Broccoli is usually eaten cooked. Adventurous people roast it, or make a purée from it. But what most people don’t realise is that you can eat broccoli raw as well: it makes a delicious salad. I’ve known this for quite a while, since the salad bar at the restaurant at my old job served a delicious broccoli salad (and some other delicious salads as well). Unfortunately, I’ve never been able to recreate that salad, and the recipes for broccoli salad that I found always disappointed me. This recipe isn’t an approximation of that restaurant salad, but that doesn’t matter, because this one is delicious as well!
This salad is perfect as a side with roast potatoes and grilled chicken, but it is also a great buffet dish (for example for a BBQ). And the leftovers are perfect for lunch, with some toast or some grains (bulghur or barley would be delicious), and some sliced leftover chicken (or beef, or pork, or tofu).
Broccoli slaw (serves 4-6)
From The Smitten Kitchen Cookbook
2 heads broccoli (about 350-450 g each)
45 g thinly sliced almonds, toasted
40 g dried cranberries, coarsely chopped
120 ml buttermilk (or mix a few tbsp yoghurt with milk)
120 ml mayonnaise
2 tbsp apple cider vinegar
1 tsp sugar
1/2 tsp salt
1/2 small red onion, finely chopped
Trim the broccoli, and chop it into large chunks, then cut each chunk into thin slices. Cut the stems into matchsticks, the florets can stay just sliced, because those are more tender than the stems.
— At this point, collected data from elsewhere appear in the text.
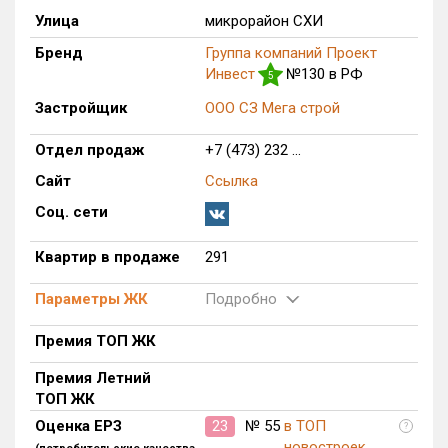
Улица
микрорайон СХИ
Только новые
Бренд
Группа компаний Проект
Оценка ЕРЗ ЖК
Инвест
№130 в РФ
5
от
до
Застройщик
ООО СЗ Мега строй
с продажами
Отдел продаж
+7 (473) 232 ...
Сайт
Ссылка
Рейтинг ЕРЗ
Соц. сети
Квартир в продаже
291
Найдено:
Параметры ЖК
Подробно
Жилых комплексов
1 из 357
Многоквартирных домов
1 из 1 075
Премия ТОП ЖК
Поселков таунхаусов
0 из 4
Премия Летний
Блокированных домов
0 из 53
ТОП ЖК
Квартир, апартаментов,
Оценка ЕРЗ
23
№ 55
в ТОП
?
блоков в БД
291 из 14 140
новостроек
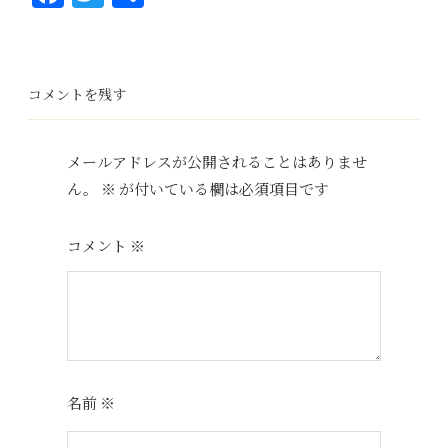
ce
wi
有
bo
tt
ok
er
コメントを残す
メールアドレスが公開されることはありませ
ん。
※
が付いている欄は必須項目です
コメント
※
名前
※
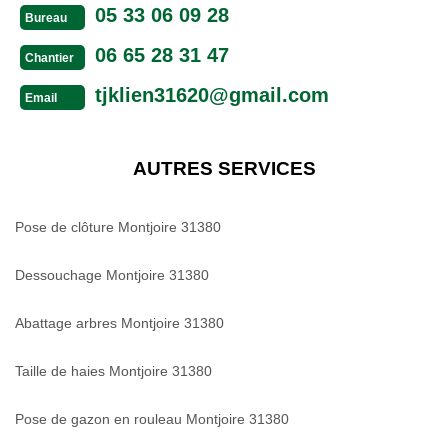
05 33 06 09 28
Bureau
06 65 28 31 47
Chantier
tjklien31620@gmail.com
Email
AUTRES SERVICES
Pose de clôture Montjoire 31380
Dessouchage Montjoire 31380
Abattage arbres Montjoire 31380
Taille de haies Montjoire 31380
Pose de gazon en rouleau Montjoire 31380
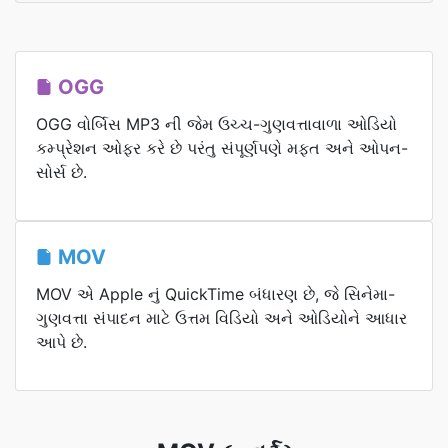
OGG
OGG વોર્બિસ MP3 ની જેમ ઉચ્ચ-ગુણવત્તાવાળા ઓડિયો
કમ્પ્રેશન ઓફર કરે છે પરંતુ સંપૂર્ણપણે મફત અને ઓપન-
સોર્સ છે.
MOV
MOV એ Apple નું QuickTime બંધારણ છે, જે સિનેમા-
ગુણવત્તા સંપાદન માટે ઉત્તમ વિડિયો અને ઓડિયોને આધાર
આપે છે.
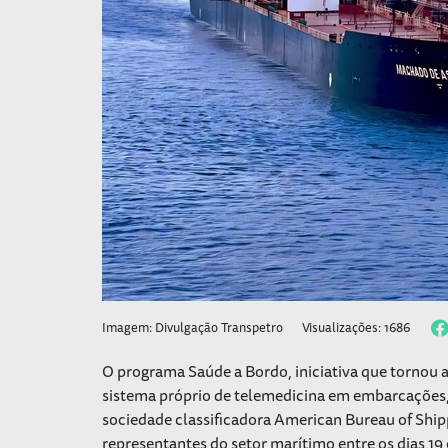
Imagem: Divulgação Transpetro
Visualizações: 1686
O programa Saúde a Bordo, iniciativa que tornou 
sistema próprio de telemedicina em embarcações, 
sociedade classificadora American Bureau of Ship
representantes do setor marítimo entre os dias 19 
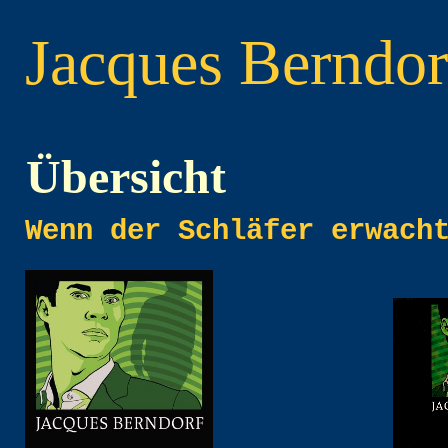
Jacques
Berndor
Übersicht
Wenn der Schläfer erwach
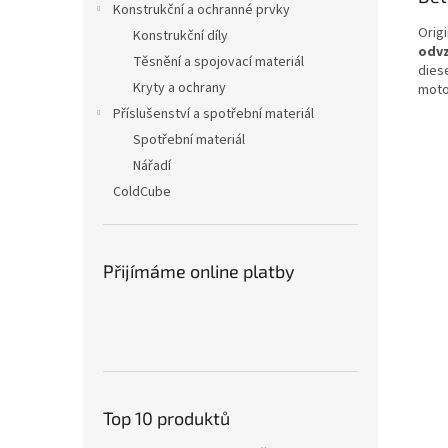
Konstrukční a ochranné prvky
Origi
Konstrukční díly
odvz
Těsnění a spojovací materiál
dies
Kryty a ochrany
moto
Příslušenství a spotřební materiál
Spotřební materiál
Nářadí
ColdCube
Přijímáme online platby
Top 10 produktů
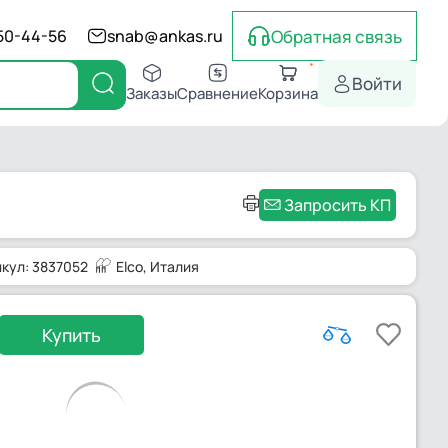
Обратная связь
550-44-56
snab@ankas.ru
Войти
Заказы
Сравнение
Корзина
Запросить КП
икул: 3837052
Elco
, Италия
Купить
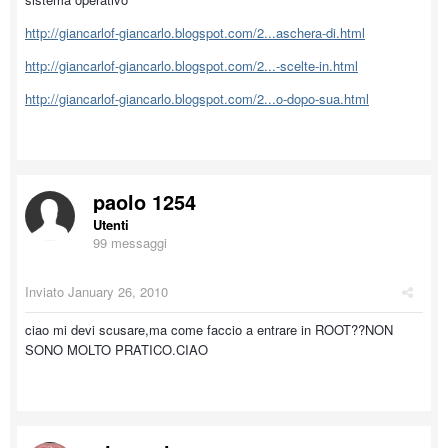
http://giancarlof-giancarlo.blogspot.com/2...aschera-di.html
http://giancarlof-giancarlo.blogspot.com/2...-scelte-in.html
http://giancarlof-giancarlo.blogspot.com/2...o-dopo-sua.html
paolo 1254
Utenti
99 messaggi
Inviato
January 26, 2010
ciao mi devi scusare,ma come faccio a entrare in ROOT??NON
SONO MOLTO PRATICO.CIAO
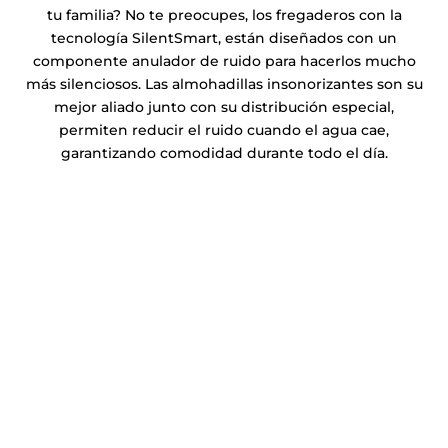
tu familia? No te preocupes, los fregaderos con la
tecnología SilentSmart, están diseñados con un
componente anulador de ruido para hacerlos mucho
más silenciosos. Las almohadillas insonorizantes son su
mejor aliado junto con su distribución especial,
permiten reducir el ruido cuando el agua cae,
garantizando comodidad durante todo el día.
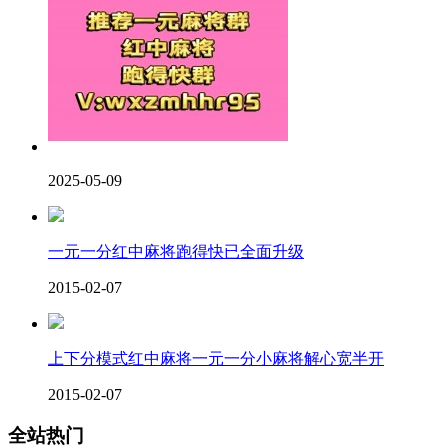
2025-05-09
一元一分红中麻将跑得快已全面升级
2015-02-07
上下分模式红中麻将一元一分小麻将解心宽半开
2015-02-07
全站热门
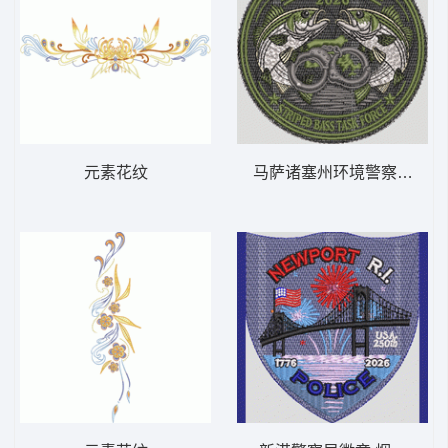
元素花纹
马萨诸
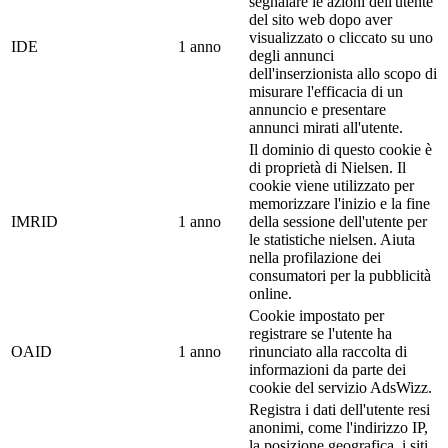
segnalare le azioni dell'utente
del sito web dopo aver
visualizzato o cliccato su uno
IDE
1 anno
degli annunci
dell'inserzionista allo scopo di
misurare l'efficacia di un
annuncio e presentare
annunci mirati all'utente.
Il dominio di questo cookie è
di proprietà di Nielsen. Il
cookie viene utilizzato per
memorizzare l'inizio e la fine
IMRID
1 anno
della sessione dell'utente per
le statistiche nielsen. Aiuta
nella profilazione dei
consumatori per la pubblicità
online.
Cookie impostato per
registrare se l'utente ha
OAID
1 anno
rinunciato alla raccolta di
informazioni da parte dei
cookie del servizio AdsWizz.
Registra i dati dell'utente resi
anonimi, come l'indirizzo IP,
la posizione geografica, i siti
Mix the broccoli with the almonds and cranberries. Make the dressing by whisking buttermilk, mayonnaise, vinegar and salt until smooth. Stir in the onion and leave for 10 minutes to mellow it. Season with pepper.
Mix the dressing with the broccoli and stir until everything is even coated. Serve immediately, or store in an airtight container for 2-3 days in the fridge.